Corrected. Hyacinth (talk) 21:31, 2 June 2011 (UTC)Reply

Audio Samples edit

It appears not all of the audio samples are in the same format. Shouldn't all audio samples be in the same audio and file format and they should be common across as many platforms as possible? --Davjosmes (talk) 20:44, 12 September 2011 (UTC)Reply

Melodic minor edit

The "tritone scale" is listed as having seven pitch classes, but there are only six in the example.
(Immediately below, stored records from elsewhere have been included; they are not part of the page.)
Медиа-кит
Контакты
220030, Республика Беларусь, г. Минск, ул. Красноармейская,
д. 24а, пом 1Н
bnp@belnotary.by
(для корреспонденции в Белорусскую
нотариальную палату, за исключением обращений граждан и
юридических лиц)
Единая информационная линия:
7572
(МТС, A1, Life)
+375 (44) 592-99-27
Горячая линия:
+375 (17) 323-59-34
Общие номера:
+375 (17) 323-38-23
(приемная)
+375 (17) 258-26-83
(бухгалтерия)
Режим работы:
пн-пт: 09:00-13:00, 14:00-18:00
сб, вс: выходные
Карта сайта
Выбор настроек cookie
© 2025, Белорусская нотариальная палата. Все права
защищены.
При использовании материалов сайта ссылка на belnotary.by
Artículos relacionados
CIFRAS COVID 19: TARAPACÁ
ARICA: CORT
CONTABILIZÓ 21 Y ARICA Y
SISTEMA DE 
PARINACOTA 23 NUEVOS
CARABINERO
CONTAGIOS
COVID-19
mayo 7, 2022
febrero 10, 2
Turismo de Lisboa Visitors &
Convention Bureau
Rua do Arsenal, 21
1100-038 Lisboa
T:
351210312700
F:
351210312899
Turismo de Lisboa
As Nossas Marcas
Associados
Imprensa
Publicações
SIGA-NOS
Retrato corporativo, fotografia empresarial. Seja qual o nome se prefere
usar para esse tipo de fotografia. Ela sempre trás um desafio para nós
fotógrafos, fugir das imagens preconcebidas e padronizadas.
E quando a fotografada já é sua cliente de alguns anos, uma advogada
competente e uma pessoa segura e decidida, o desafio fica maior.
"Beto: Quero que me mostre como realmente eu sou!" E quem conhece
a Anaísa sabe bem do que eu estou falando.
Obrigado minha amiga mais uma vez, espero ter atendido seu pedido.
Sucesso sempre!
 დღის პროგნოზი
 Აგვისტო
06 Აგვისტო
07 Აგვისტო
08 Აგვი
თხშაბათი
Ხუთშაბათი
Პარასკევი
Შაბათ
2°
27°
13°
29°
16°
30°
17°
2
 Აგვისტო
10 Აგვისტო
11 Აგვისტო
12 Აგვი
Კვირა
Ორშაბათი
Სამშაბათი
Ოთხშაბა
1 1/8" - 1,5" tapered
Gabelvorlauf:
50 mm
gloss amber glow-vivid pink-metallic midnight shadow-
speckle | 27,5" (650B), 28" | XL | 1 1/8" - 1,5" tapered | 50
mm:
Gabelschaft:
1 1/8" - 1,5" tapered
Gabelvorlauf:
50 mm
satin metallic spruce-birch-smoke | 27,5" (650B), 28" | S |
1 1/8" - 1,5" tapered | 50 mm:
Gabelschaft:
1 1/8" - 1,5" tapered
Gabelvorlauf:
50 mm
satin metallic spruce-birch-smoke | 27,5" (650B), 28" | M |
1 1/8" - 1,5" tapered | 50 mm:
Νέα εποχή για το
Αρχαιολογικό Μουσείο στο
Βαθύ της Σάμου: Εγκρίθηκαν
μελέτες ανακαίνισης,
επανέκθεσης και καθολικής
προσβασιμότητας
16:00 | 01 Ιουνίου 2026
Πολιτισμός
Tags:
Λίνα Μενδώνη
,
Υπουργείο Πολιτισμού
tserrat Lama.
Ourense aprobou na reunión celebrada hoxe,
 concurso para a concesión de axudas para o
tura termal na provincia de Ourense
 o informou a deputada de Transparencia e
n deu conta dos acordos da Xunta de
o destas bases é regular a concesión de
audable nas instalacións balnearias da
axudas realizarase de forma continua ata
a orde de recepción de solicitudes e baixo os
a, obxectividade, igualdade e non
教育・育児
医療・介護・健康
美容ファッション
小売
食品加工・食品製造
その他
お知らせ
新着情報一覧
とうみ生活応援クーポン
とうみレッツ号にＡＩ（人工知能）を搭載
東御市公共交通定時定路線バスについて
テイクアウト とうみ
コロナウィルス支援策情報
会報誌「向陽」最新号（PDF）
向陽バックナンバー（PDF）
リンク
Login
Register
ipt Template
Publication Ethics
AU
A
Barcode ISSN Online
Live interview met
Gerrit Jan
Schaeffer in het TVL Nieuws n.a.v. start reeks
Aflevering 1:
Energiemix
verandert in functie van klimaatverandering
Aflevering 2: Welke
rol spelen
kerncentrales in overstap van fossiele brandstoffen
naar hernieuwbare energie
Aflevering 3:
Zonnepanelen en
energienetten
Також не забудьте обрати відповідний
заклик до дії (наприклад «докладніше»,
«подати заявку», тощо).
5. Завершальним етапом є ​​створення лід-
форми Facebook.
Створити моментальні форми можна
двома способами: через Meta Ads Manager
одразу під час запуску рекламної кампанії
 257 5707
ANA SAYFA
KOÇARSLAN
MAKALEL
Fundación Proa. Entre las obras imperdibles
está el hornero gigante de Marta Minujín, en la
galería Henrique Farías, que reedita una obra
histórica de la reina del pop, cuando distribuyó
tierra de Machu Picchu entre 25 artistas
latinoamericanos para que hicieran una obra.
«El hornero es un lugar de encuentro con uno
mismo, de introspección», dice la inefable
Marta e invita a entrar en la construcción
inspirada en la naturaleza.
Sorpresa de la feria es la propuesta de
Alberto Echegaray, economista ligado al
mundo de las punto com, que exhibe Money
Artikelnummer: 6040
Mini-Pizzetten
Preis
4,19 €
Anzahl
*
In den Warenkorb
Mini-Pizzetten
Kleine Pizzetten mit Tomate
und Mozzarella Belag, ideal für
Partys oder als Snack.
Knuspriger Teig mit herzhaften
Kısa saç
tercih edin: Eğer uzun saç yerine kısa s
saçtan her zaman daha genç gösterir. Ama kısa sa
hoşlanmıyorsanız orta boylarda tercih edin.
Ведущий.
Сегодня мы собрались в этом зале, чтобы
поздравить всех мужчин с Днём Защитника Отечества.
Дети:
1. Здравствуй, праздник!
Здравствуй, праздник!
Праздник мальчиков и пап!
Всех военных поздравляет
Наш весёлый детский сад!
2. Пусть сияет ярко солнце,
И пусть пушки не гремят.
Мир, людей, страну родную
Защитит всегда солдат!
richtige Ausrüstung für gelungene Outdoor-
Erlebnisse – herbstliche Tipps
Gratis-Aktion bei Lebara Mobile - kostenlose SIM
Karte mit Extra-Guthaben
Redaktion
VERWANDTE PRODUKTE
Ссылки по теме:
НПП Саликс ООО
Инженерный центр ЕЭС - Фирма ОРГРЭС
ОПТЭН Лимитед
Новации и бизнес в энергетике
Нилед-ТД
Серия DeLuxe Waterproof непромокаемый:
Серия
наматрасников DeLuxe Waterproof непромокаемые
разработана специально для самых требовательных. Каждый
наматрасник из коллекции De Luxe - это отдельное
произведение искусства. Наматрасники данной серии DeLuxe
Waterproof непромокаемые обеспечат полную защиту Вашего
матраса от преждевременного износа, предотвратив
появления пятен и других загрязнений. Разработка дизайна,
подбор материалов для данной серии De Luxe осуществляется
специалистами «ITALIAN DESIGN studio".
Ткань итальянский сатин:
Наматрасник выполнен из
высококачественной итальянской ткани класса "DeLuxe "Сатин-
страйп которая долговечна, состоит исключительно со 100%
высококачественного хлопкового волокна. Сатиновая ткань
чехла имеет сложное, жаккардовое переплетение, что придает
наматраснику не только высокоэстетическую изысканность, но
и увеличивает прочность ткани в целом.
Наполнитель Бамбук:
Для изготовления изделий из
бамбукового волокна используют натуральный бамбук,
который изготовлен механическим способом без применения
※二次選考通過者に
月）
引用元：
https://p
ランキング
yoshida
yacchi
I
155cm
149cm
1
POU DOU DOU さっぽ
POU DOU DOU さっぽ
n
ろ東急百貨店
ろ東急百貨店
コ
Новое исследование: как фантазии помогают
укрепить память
Also, the Hungarian minor and Hungarian gypsy scales are identical; one is said to be "unusual," and the other isn't. 192.246.227.163 (talk) 19:24, 2 May 2013 (UTC)Reply

Blues scale contradiction edit

For the Blues scale, the degrees state 1 ♭3 4 ♭5 5 ♭7, but the image displays 1 ♭3 4 ♭5 ♭5 ♭7. Can anyone who knows how to edit the image perform the edit? Thanks Ariana1729 (talk) 12:01, 17 July 2017 (UTC)Reply

Gypsy Scale edit

Does the Hungarian Gypsy scale really need quotes? Yes, Gypsy's sometimes used as a racial slur, but it's not called the "Gypsy"[sic] scale, but the Gypsy scale. 138.251.255.74 (talk) 21:49, 11 February 2019 (UTC)Reply

Vietnamese scale of harmonics edit

I have the strong feeling that for this scale, the soundfile, the score on the image and the degree-number don't fit each other. The soundfile plays the "normal" harmonic scale (https://en.wikipedia.org/wiki/Scale_of_harmonics) , the score shows the one called vietnamese. Since the harmonic scale already occurs in the list, maybe it would be the best to change the sound file and the "degrees"-field. I unfortunately lack the skill to fix this. Great site and work anyway! — Preceding unsigned comment added by 2003:E4:5F1E:8B3F:89EB:5097:1674:BE4 (talk) 13:51, 19 October 2019 (UTC)Reply

Non-classical within the modern European system, chordable (playing many notes maintains their mood; because some non-classical musical scales are nonchordable, the co-soundings in them sound arbitrary [unusable]) edit

(mostly black metal, and technical death metal [used with chromatic embellishments/if you overdo the chromatic embellishments, you are off-scale but influenced], jazz, etc.)

Sigil edit

(has 4 submodes/overall shifts)

  • C, C♯, E, F, G♯, A
  • C♯, D, F, F♯, A, A♯
  • D, D♯, F♯, G, A♯, B
  • D♯, E, G, G♯, B, C

(semitonally/fret steps: 0, +1, +3, +1, +3, +1, +3 or 0, +3, +1, +3, +1, +3, +1)

(si = ti, do = C)

mood: mysterious


  • Sigil scale (C, C♯, E, F, G♯, A) solo practice for 6 string guitar:

soloing practice on the non-transposed form (thus you can transpose it 3 times one semitone forward each time/thus at the end you will have 4 files, when a note is outside the instrument's range, move it to the nearest note with the same name but different octave):

Sigil scale (C, C♯, E, F, G♯, A) solo practice for 6 string guitar

Evil Shaolin edit

(has 2 submodes/overall shifts)

  • do, re, re#, fa, fa#, sol#, la, si
  • do#, re, mi, fa, sol, sol#, la#, si

(semitonally/fret steps: 0, +1, +2, +1, +2, +1, +2, +1, +2)

mood: soft horror (not absolute disharmony; then you should play chromatically and atonally)

they are chordable, so any co-sounding can be a combination within the scale (otherwise it's off-scale - all modes are mentioned here)

Gustave Holst's "Uknown God" scale edit

This scale is featured for the melody and (prominently descending) in the bass line of "To the Unknown God" in Gustave Holst's "Choral Hymns from the Rig Veda" CharlesHBennett (talk) 00:11, 21 March 2021 (UTC)Reply

(h, m3, w, h, h, w, w). Beginning on C it is (C, Db, E, F#, G, Ab, Bb, C).